**WHAT THE TASK REQUIRES:**
Which lines of the data below hold "koberce"? Copy each of them.

:: DATA SHOWN

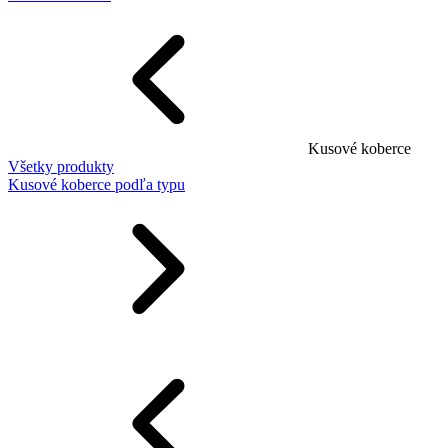
Kusové koberce
Všetky produkty
Kusové koberce podľa typu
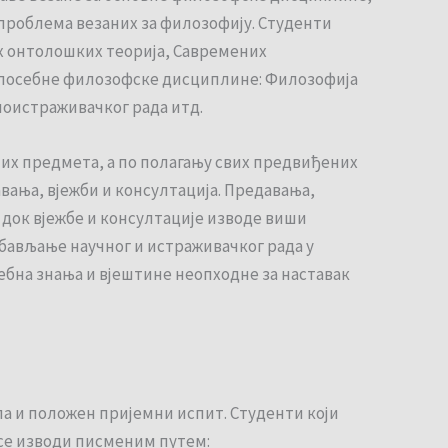
и проблема везаних за филозофију. Студенти
их онтолошких теорија, Савремених
а посебне филозофске дисциплине: Филозофија
ноистраживачког рада итд.
них предмета, а по полагању свих предвиђених
вања, вјежби и консултација. Предавања,
 док вјежбе и консултације изводе виши
обављање научног и истраживачког рада у
ребна знања и вјештине неопходне за наставак
а и положен пријемни испит. Студенти који
се изводи писменим путем:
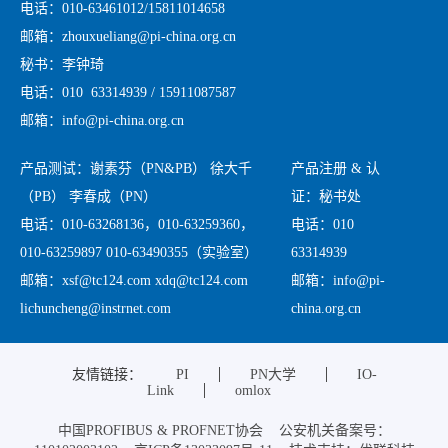
电话：010-63461012/15811014658
邮箱：zhouxueliang@pi-china.org.cn
秘书：李钟琦
电话：010 63314939 / 15911087587
邮箱：info@pi-china.org.cn
产品测试：谢素芬（PN&PB） 徐大千
产品注册 & 认
（PB） 李春成（PN）
证：秘书处
电话：010-63268136，010-63259360，
电话：010
010-63259897 010-63490355（实验室）
63314939
邮箱：xsf@tc124.com xdq@tc124.com
邮箱：info@pi-
lichuncheng@instrnet.com
china.org.cn
友情链接：
PI
PN大学
IO-
Link
omlox
中国PROFIBUS & PROFNET协会 公安机关备案号：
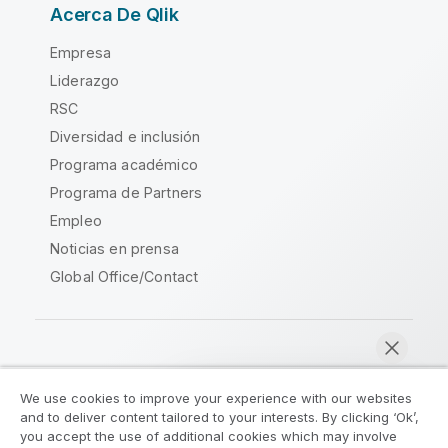
Acerca De Qlik
Empresa
Liderazgo
RSC
Diversidad e inclusión
Programa académico
Programa de Partners
Empleo
Noticias en prensa
Global Office/Contact
Qlik Community
We use cookies to improve your experience with our websites
and to deliver content tailored to your interests. By clicking ‘Ok’,
Acuerdos legales
Condiciones del producto
you accept the use of additional cookies which may involve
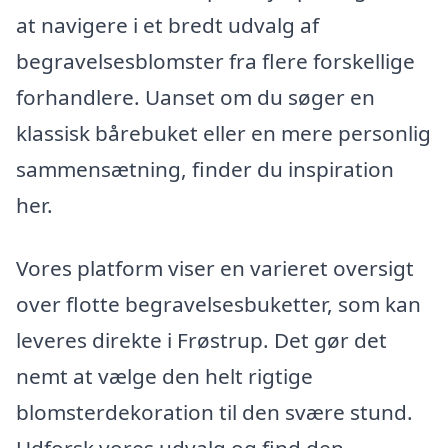
at navigere i et bredt udvalg af
begravelsesblomster fra flere forskellige
forhandlere. Uanset om du søger en
klassisk bårebuket eller en mere personlig
sammensætning, finder du inspiration
her.
Vores platform viser en varieret oversigt
over flotte begravelsesbuketter, som kan
leveres direkte i Frøstrup. Det gør det
nemt at vælge den helt rigtige
blomsterdekoration til den svære stund.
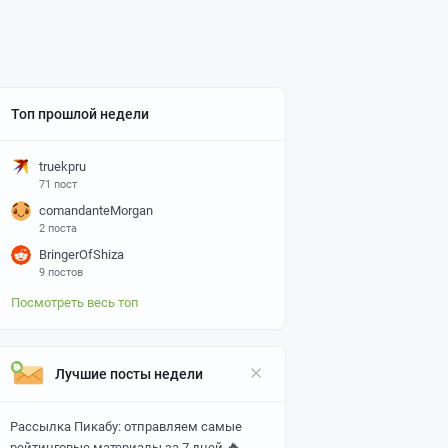
Топ прошлой недели
truekpru
71 пост
comandanteMorgan
2 поста
BringerOfShiza
9 постов
Посмотреть весь топ
Лучшие посты недели
Рассылка Пикабу: отправляем самые
🔥
рейтинговые материалы за 7 дней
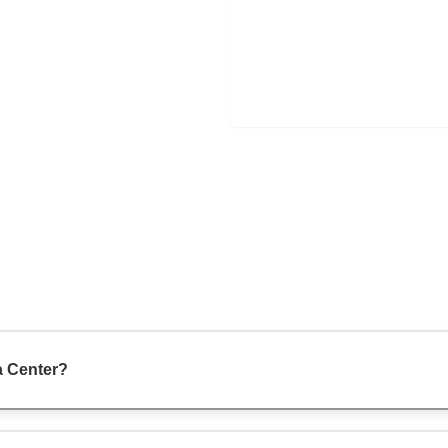
a Center?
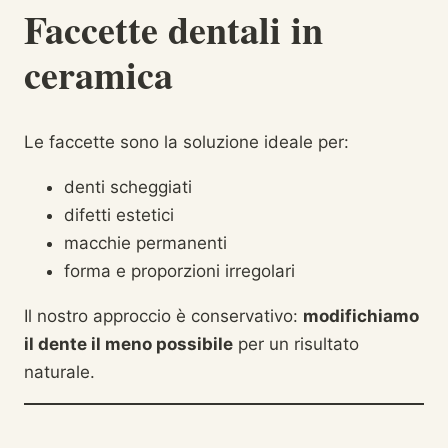
Faccette dentali in
ceramica
Le faccette sono la soluzione ideale per:
denti scheggiati
difetti estetici
macchie permanenti
forma e proporzioni irregolari
Il nostro approccio è conservativo:
modifichiamo
il dente il meno possibile
per un risultato
naturale.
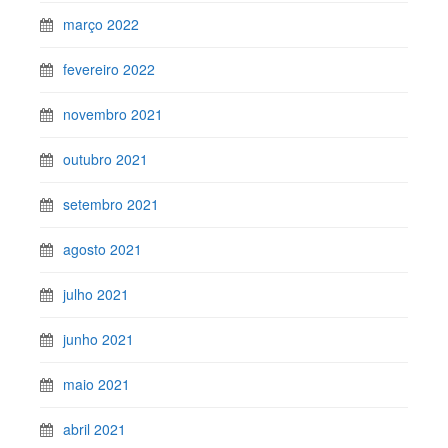
março 2022
fevereiro 2022
novembro 2021
outubro 2021
setembro 2021
agosto 2021
julho 2021
junho 2021
maio 2021
abril 2021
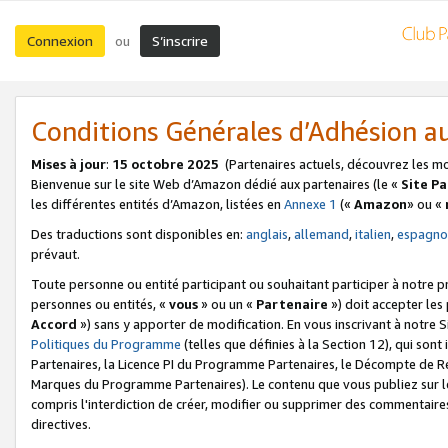
Connexion
S’inscrire
ou
Conditions Générales d’Adhésion 
Mises à jour
:
15 octobre 2025
(Partenaires actuels, découvrez les m
Bienvenue sur le site Web d’Amazon dédié aux partenaires (le «
Site P
les différentes entités d’Amazon, listées en
Annexe 1
(«
Amazon
» ou «
Des traductions sont disponibles en:
anglais
,
allemand
,
italien
,
espagno
prévaut.
Toute personne ou entité participant ou souhaitant participer à notre 
personnes ou entités, «
vous
» ou un «
Partenaire
») doit accepter le
Accord
») sans y apporter de modification. En vous inscrivant à notre Si
Politiques du Programme
(telles que définies à la Section 12), qui so
Partenaires, la Licence PI du Programme Partenaires, le Décompte de 
Marques du Programme Partenaires). Le contenu que vous publiez sur l
compris l'interdiction de créer, modifier ou supprimer des commentaires
directives.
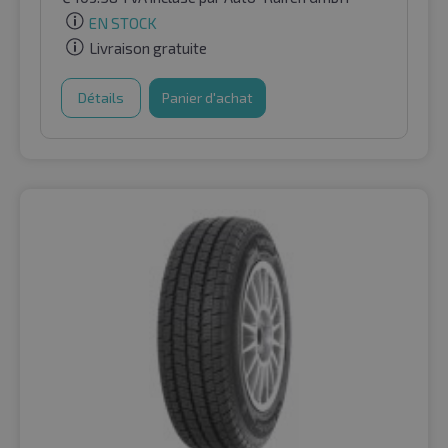
EN STOCK
Livraison gratuite
Détails
Panier d'achat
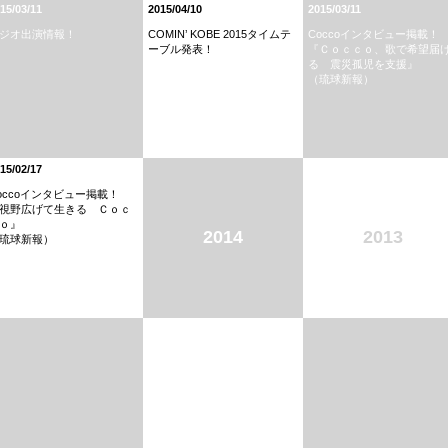
15/03/11
2015/04/10
2015/03/11
ジオ出演情報！
COMIN’ KOBE 2015タイムテ
Coccoインタビュー掲載！
ーブル発表！
『Ｃｏｃｃｏ、歌で希望届
る 震災孤児を支援』
（琉球新報）
15/02/17
occoインタビュー掲載！
視野広げて生きる Ｃｏｃ
ｏ』
2014
2013
琉球新報）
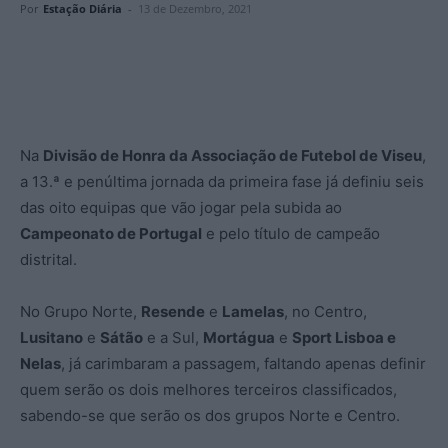
Por
Estação Diária
-
13 de Dezembro, 2021
Na
Divisão de Honra da Associação de Futebol de Viseu
,
a 13.ª e penúltima jornada da primeira fase já definiu seis
das oito equipas que vão jogar pela subida ao
Campeonato de Portugal
e pelo título de campeão
distrital.
No Grupo Norte,
Resende
e
Lamelas
, no Centro,
Lusitano
e
Sátão
e a Sul,
Mortágua
e
Sport Lisboa e
Nelas
, já carimbaram a passagem, faltando apenas definir
quem serão os dois melhores terceiros classificados,
sabendo-se que serão os dos grupos Norte e Centro.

::::

**SOLUTION TO THE EXERCISE:**
Kusové koberce
Kusové koberce podľa typu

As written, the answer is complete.